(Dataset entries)

━━━━━━━━━━━━━━━━

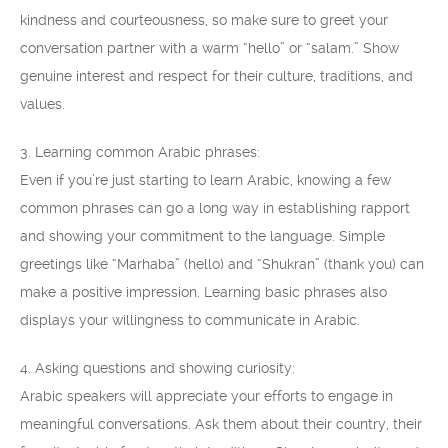
kindness and courteousness, so make sure to greet your
conversation partner with a warm “hello” or “salam.” Show
genuine interest and respect for their culture, traditions, and
values.
3. Learning common Arabic phrases:
Even if you’re just starting to learn Arabic, knowing a few
common phrases can go a long way in establishing rapport
and showing your commitment to the language. Simple
greetings like “Marhaba” (hello) and “Shukran” (thank you) can
make a positive impression. Learning basic phrases also
displays your willingness to communicate in Arabic.
4. Asking questions and showing curiosity:
Arabic speakers will appreciate your efforts to engage in
meaningful conversations. Ask them about their country, their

━━━━━━━━━━━━━━━━

**Activity**
Wherever the string "your" appears in a line of the records, copy that line.

**Response area**
kindness and courteousness, so make sure to greet your
and showing your commitment to the language. Simple
displays your willingness to communicate in Arabic.
Arabic speakers will appreciate your efforts to engage in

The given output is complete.